執着されることに疲れても、刀も神も人に必要とされねば存在意義を失ってしまうから。
「小鳥の目に映るのは俺一振りでいい」
三日月は小鳥を抱きしめる。小鳥はゆるく首を傾げる。
「見なければいいの?」
「それは困ります」
小鳥は己の目元に触れる。
「潰れたら、三日月は安心する?」
「潰れたら俺のことも見えんようになるだろう。

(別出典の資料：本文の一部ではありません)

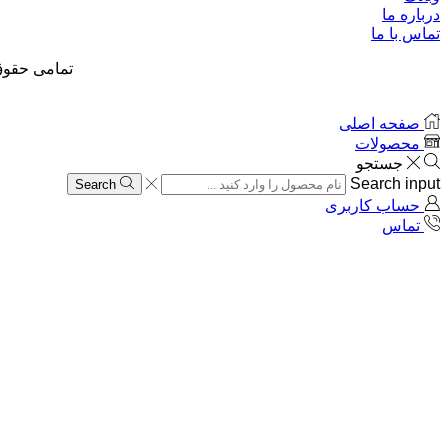
درباره ما
تماس با ما
تمامی حقوق
صفحه اصلی
محصولات
جستجو
Search input
Search
حساب کاربری
تماس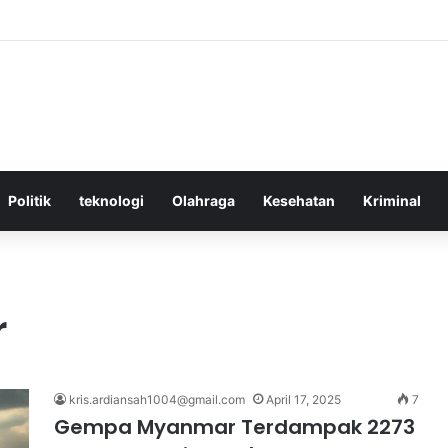
ktif Menggunakan Media Sosial untuk Menghemat Waktu Berharga Anda
Politik
teknologi
Olahraga
Kesehatan
Kriminal
r
kris.ardiansah1004@gmail.com
April 17, 2025
7
Gempa Myanmar Terdampak 2273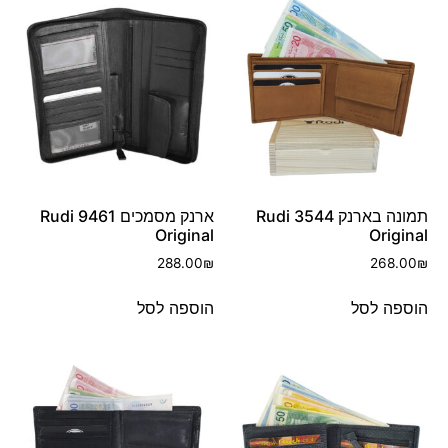
תמונה בארנק 3544 Rudi
ארנק מסמכים 9461 Rudi
Original
Original
288.00
₪
268.00
₪
הוספה לסל
הוספה לסל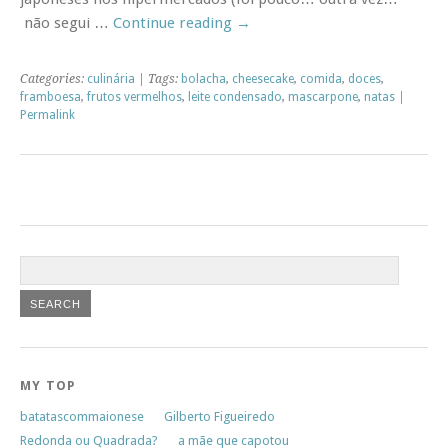
não segui …
Continue reading
→
Categories:
culinária
| Tags:
bolacha
,
cheesecake
,
comida
,
doces
,
framboesa
,
frutos vermelhos
,
leite condensado
,
mascarpone
,
natas
|
Permalink
MY TOP
batatascommaionese
Gilberto Figueiredo
Redonda ou Quadrada?
a mãe que capotou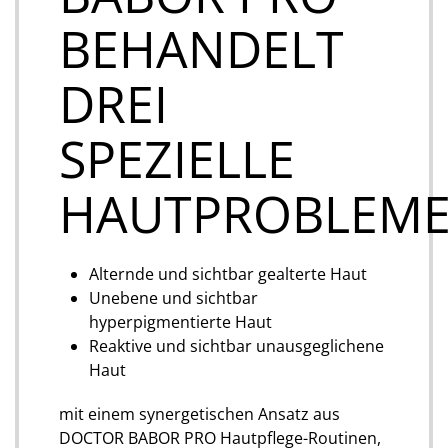
BEHANDELT
DREI
SPEZIELLE
HAUTPROBLEM
Alternde und sichtbar gealterte Haut
Unebene und sichtbar
hyperpigmentierte Haut
Reaktive und sichtbar unausgeglichene
Haut
mit einem synergetischen Ansatz aus
DOCTOR BABOR PRO Hautpflege-Routinen,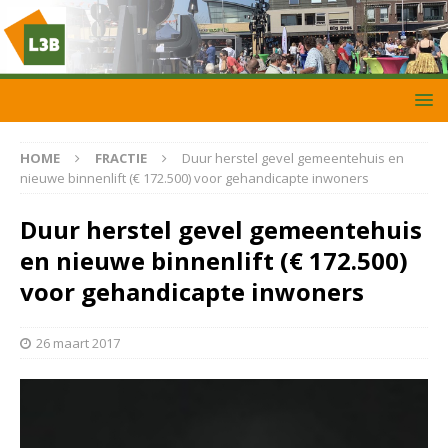
HOME
FRACTIE
Duur herstel gevel gemeentehuis en
nieuwe binnenlift (€ 172.500) voor gehandicapte inwoners
Duur herstel gevel gemeentehuis
en nieuwe binnenlift (€ 172.500)
voor gehandicapte inwoners
26 maart 2017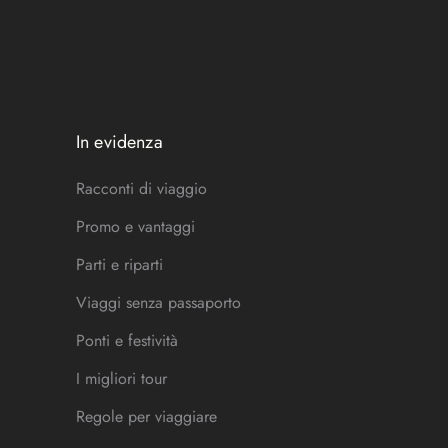
In evidenza
Racconti di viaggio
Promo e vantaggi
Parti e riparti
Viaggi senza passaporto
Ponti e festività
I migliori tour
Regole per viaggiare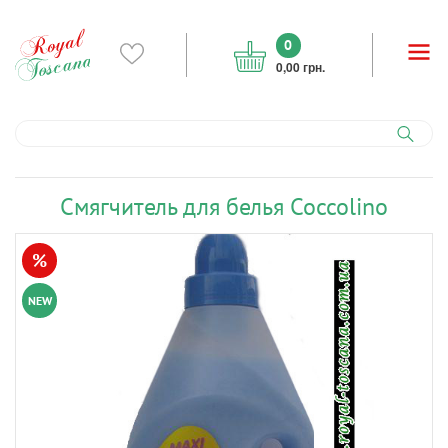
0
0,00 грн.
Cмягчитель для белья Coccolino
%
NEW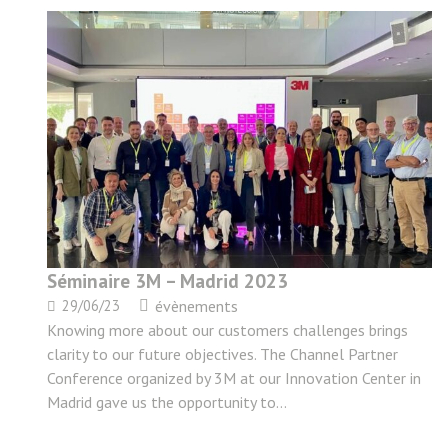
Séminaire 3M – Madrid 2023
29/06/23
évènements
Knowing more about our customers challenges brings
clarity to our future objectives. The Channel Partner
Conference organized by 3M at our Innovation Center in
Madrid gave us the opportunity to…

それは嫌だ」
「そう」
小鳥の言葉には温度がない。
「そもそもそなたも見えぬようになれば不便だろう」
「そうなったら三日月が俺の目の代わりをしてくれるでしょ?」
「それは…そうだがな」
嬉しそうに照れる三日月に鶴丸はドン引きした。
「…で、どうするんだ。俺はこの本丸の刀になるんじゃないのか」
「いらん。狐ともども余所へ行け」
「刀を増やして、どうなるの?」
「単騎じゃあ、戦うにも限界があるからな。…まあ、二振りじゃそう変わらないかもしれんが」
「たた、かう?」
きょとりと小鳥は目を瞬かせる。
「
「
「そんなもの、歴史修正主義者…遡行軍に決まっているだろう」
「そこうぐん」
鸚鵡返しに繰り返す小鳥を見て鶴丸は気付いた。この本丸は出陣遠征を出来ない状態にあった。縁が繋がれているのが目の前の三日月のみであるらしい事からして、小鳥が他の本丸にいたことはないだろう。つまり、小鳥は出陣した事がないのだ。この本丸《はこにわ》の中に、三日月と二人きりで閉じ込められていただけで、審神者としての経験は皆無に近いのだろう。
「何故戦ってやらねばならん。政府に義理立てする理由はないぞ」
「俺たちは戦うのが役目で、審神者は俺たちを戦わせるのが役目だろう」
「…三日月は、俺の役目は此処の維持だけだって言ってたよ」
「"他"もこなせるのであればそうしてほしい、というのが上の意向です」
「だから、たたかうの?」
「はい」
「・・・」
小鳥は目を伏せる。
「小鳥が嫌な事を無理にさせようというのであれば…」
「…僕で役に立つのであれば、やれることはやるけど」
無感動に小鳥は小首を傾げる。
「主さまは真面目な方なのですね」
こんのすけがほっとしたようにそんな事を言うが、それが的外れだと鶴丸は思う。小鳥はただ無関心なだけだ。